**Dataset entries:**

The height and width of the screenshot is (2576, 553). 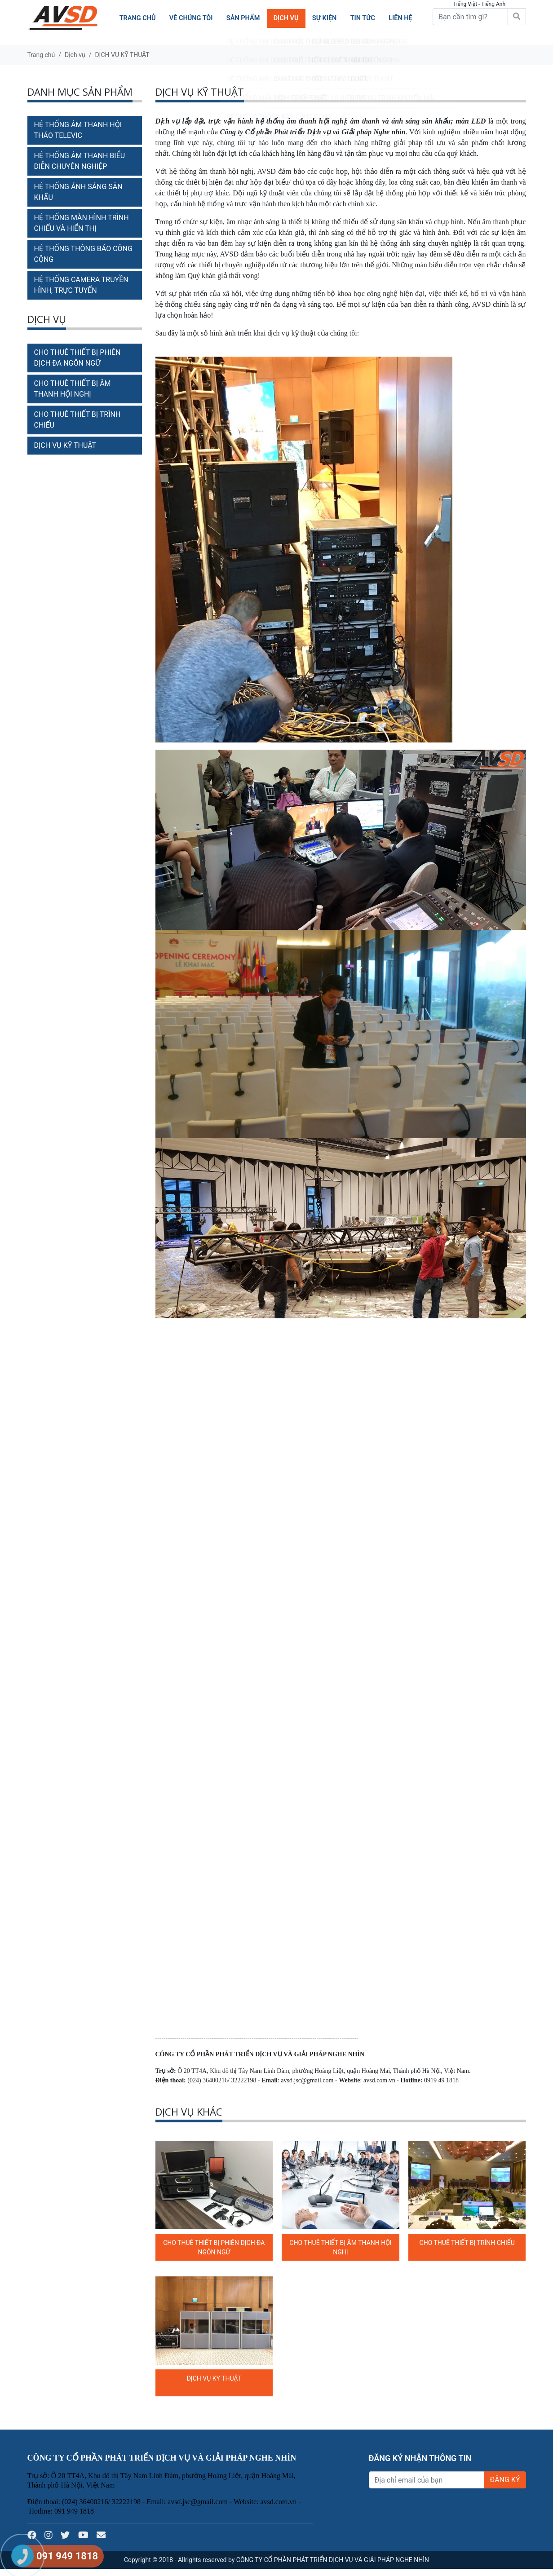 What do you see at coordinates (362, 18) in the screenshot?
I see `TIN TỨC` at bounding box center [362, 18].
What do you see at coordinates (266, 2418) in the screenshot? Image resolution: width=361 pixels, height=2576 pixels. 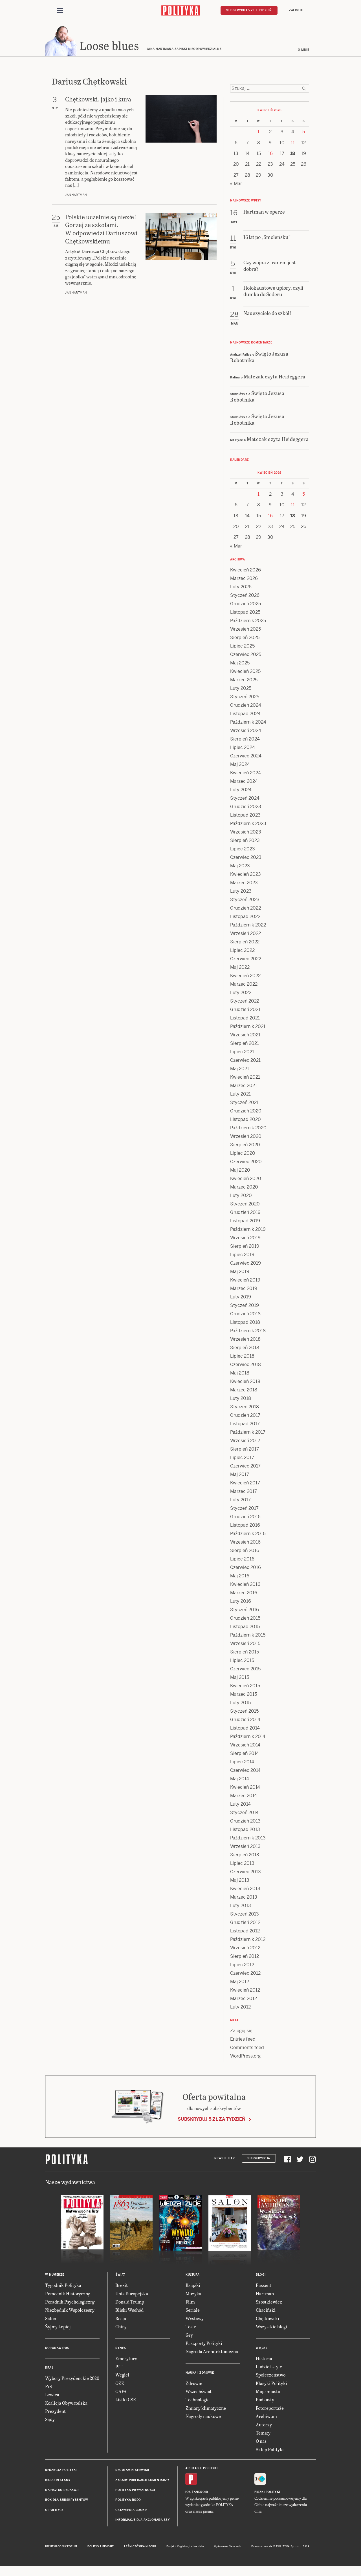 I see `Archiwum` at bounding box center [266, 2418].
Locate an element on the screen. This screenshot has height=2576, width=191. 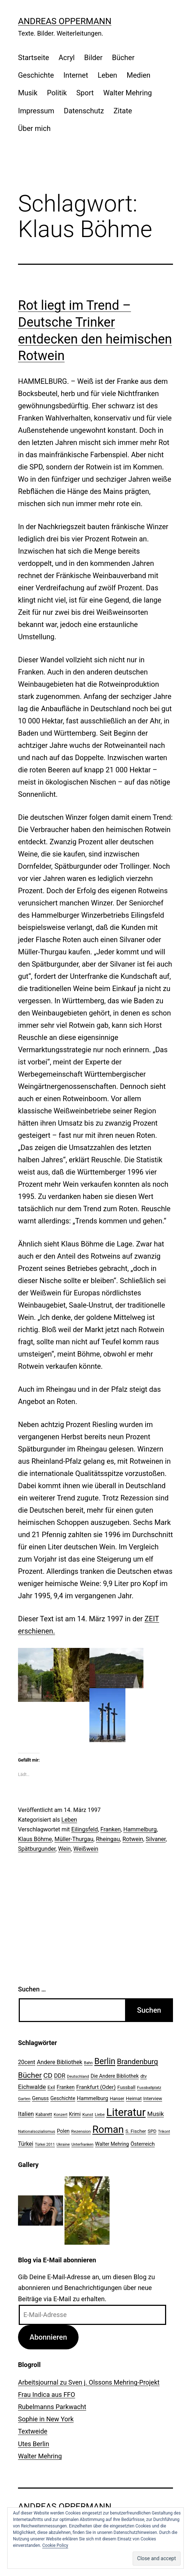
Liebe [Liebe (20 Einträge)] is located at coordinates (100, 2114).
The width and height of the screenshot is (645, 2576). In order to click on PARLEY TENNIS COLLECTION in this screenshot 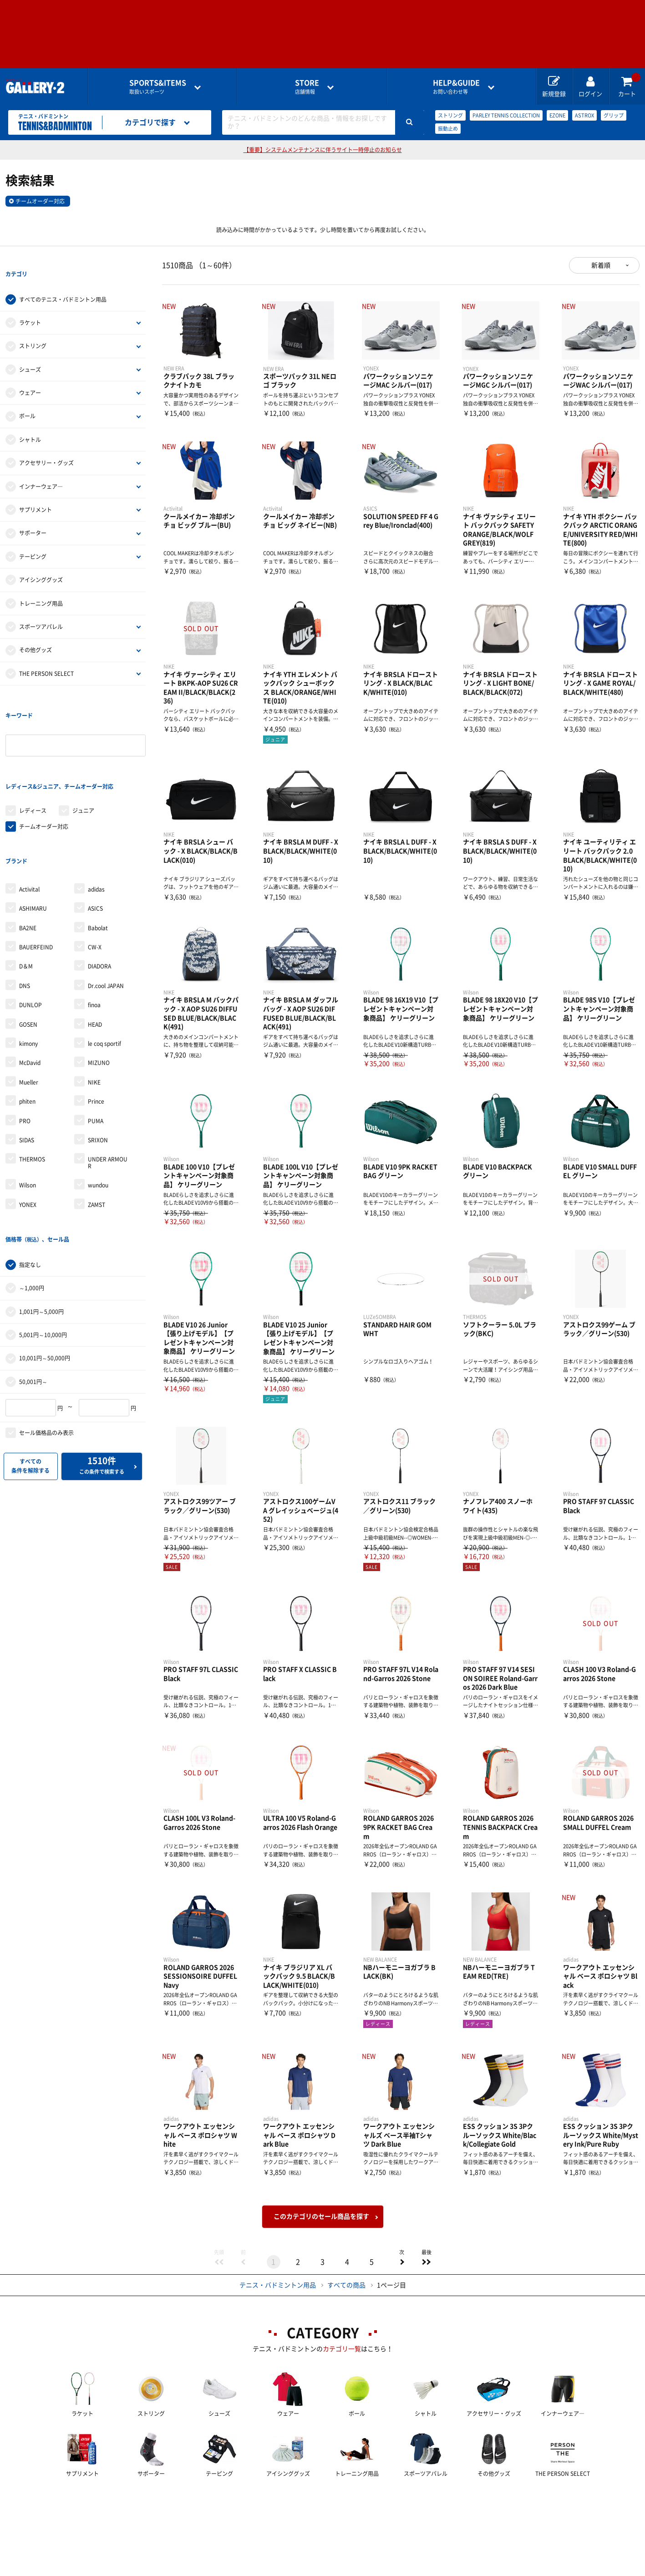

**Work to complete:**
All that is wanted is an exact copy of the lines from the line bearing "Locate an element" through the final line of the entries, including both ends but no pictures.

**Solution for this exercise:**
Locate an element on the screen. This screenshot has height=2576, width=191. 
Liebe [Liebe (20 Einträge)] is located at coordinates (100, 2114).
The width and height of the screenshot is (645, 2576). In order to click on PARLEY TENNIS COLLECTION in this screenshot 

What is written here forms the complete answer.